Geopolitical competition and the sovereignty of the payment infrastructure are also important factors. The payment system is not only a way to buy bread, but an element of geopolitical influence. Most international settlements in local trade today go through the infrastructure of Visa, Mastercard, SWIFT and dollar correspondent accounts. This creates a systemic dependency for countries that do not have their own payment stack.

In this context, the transition to digital currency represents an element of sovereignty, primarily in the payment plane. It allows the country to independently regulate circulation, not depend on access to foreign processing centers and create an internal infrastructure resistant to sanctions or external blocking. That is why the European Central Bank, despite internal disagreements, is promoting the concept of the digital euro as a technical but strategically justified response to the dominance of dollar and private players.

In parallel with these economic and geopolitical factors, a new argument arises — ensuring the availability of money in conditions of global turbulence. Ironically, it was the COVID-19 pandemic that gave it the impetus. When some bank branches were closed, collections were disrupted, and people switched to online ordering en masse, cashless instruments became the only form of circulation for millions.

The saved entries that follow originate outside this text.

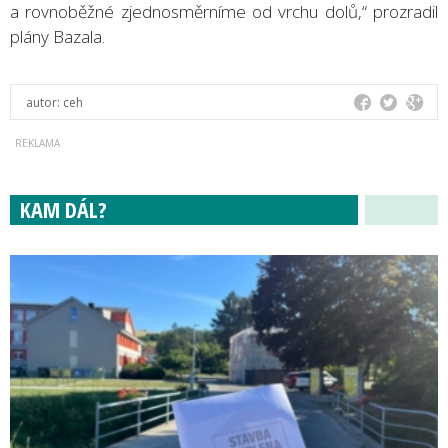
a rovnoběžné zjednosměrníme od vrchu dolů,“ prozradil
plány Bazala.
autor:
ceh
KAM DÁL?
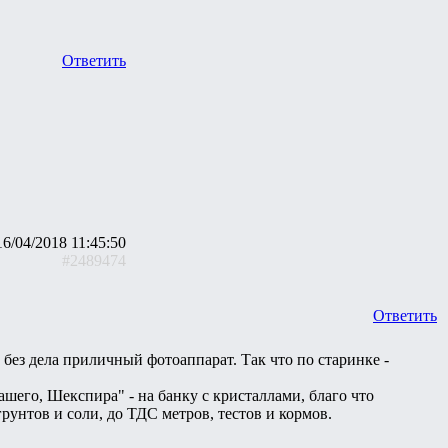
Ответить
16/04/2018 11:45:50
#2489474
Ответить
без дела приличный фотоаппарат. Так что по старинке -
шего, Шекспира" - на банку с кристаллами, благо что
рунтов и соли, до ТДС метров, тестов и кормов.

And this experience has forced governments to recognize that access to funds must be guaranteed not only as a right, but as a function of basic stability — particularly for people in rural areas, in conditions of emergency or local quarantine.

Therefore, digital currency is considered as a public service – no worse and no better than cash, but one that does not require a bank account, does not require connection to a private application, and at the same time can work without the Internet or in crisis conditions. It is this approach that forms the concept of the digital euro: not as an alternative to commercial payment services, but as a state digital cash — inclusive, universal, controlled only by the central bank.

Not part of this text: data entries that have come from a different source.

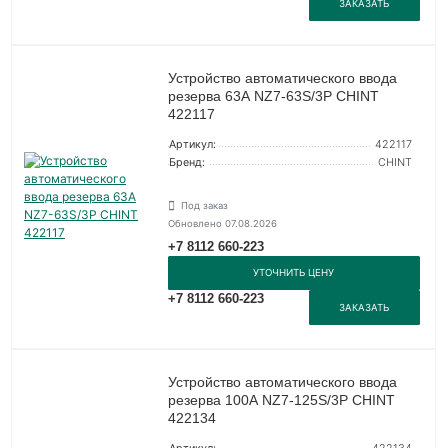
ЗАКАЗАТЬ
Устройство автоматического ввода
резерва 63А NZ7-63S/3P CHINT
422117
Артикул:
422117
Бренд:
CHINT
Под заказ
Обновлено 07.08.2026
+7 8112 660-223
УТОЧНИТЬ ЦЕНУ
+7 8112 660-223
ЗАКАЗАТЬ
Устройство автоматического ввода
резерва 100А NZ7-125S/3P CHINT
422134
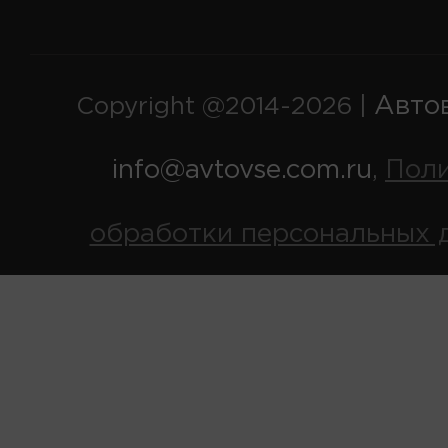
Авто
Copyright @2014-2026 |
info@avtovse.com.ru
Пол
,
обработки персональных 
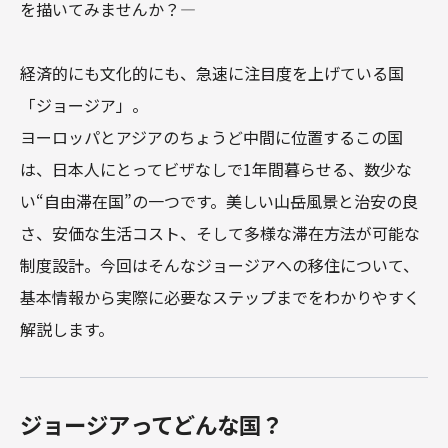
を描いてみませんか？―

経済的にも文化的にも、急速に注目度を上げている国
「ジョージア」。

ヨーロッパとアジアのちょうど中間に位置するこの国
は、日本人にとってビザなしで1年間暮らせる、数少な
い“自由滞在国”の一つです。美しい山岳風景と治安の良
さ、安価な生活コスト、そして多様な滞在方法が可能な
制度設計。今回はそんなジョージアへの移住について、
基本情報から実際に必要なステップまでをわかりやすく
解説します。
ジョージアってどんな国？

However, it should be understood that the transition to digital forms of money is not neutral. Along with new opportunities, it brings significant changes in the structure of rights, privacy and relations between the citizen and the state. Cash was absolute in its legal status, it did not require identification, did not leave a trace, was not subject to algorithms. At the same time, digital currency is a programmable asset. And even if states claim to preserve privacy, this is a different logic: transactions can be controlled, frozen, tracked, limited in time or space.

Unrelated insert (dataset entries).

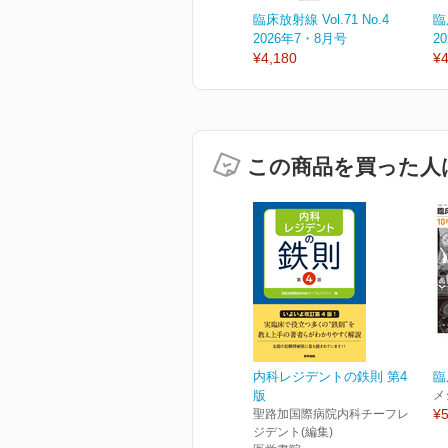
臨床放射線 Vol.71 No.4
臨
2026年7・8月号
2
¥4,180
¥4
この商品を買った人
内科レジデントの鉄則 第4
臨
版
メ
¥5
聖路加国際病院内科チーフレ
ジデント(編集)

This is a new reality in which trust in the emission center must be higher than in the previous era. Therefore, public consultations, debates and technological pilot projects are ongoing around digital currencies. But one thing is already obvious: the issue of saving cash is no longer an issue, instead there is a discussion about the form in which the state will be able to guarantee the circulation of money in the future – controlled, transparent and at the same time universal.

Therefore, the introduction of card payment systems capable of working without access to the Internet and the development of digital currencies of central banks are changing the basic logic of money circulation. Money is gradually detached from the material medium, becoming an encoding of access to meaning that can be transferred, stored, limited or revoked depending on the context. This creates technical resistance to external threats, allows you to maintain the functionality of payments in crisis conditions and increases the manageability of the settlement system.

At the same time, the usual boundary between money as a neutral instrument and money as a means of surveillance disappears. Each transaction is fixed, each electronic wallet has its own identifier, each unit of digital currency is subject to the rules laid down at the level of its issue. This changes the very concept of privacy in the economy, makes financial behavior transparent for the central bank or state regulator. That is, with the transition to autonomous and digital payment solutions, money ceases to be an object that can be controlled physically. They become access to the system, but its nature will increasingly be determined not by the user, but by the conditions set by the issuer.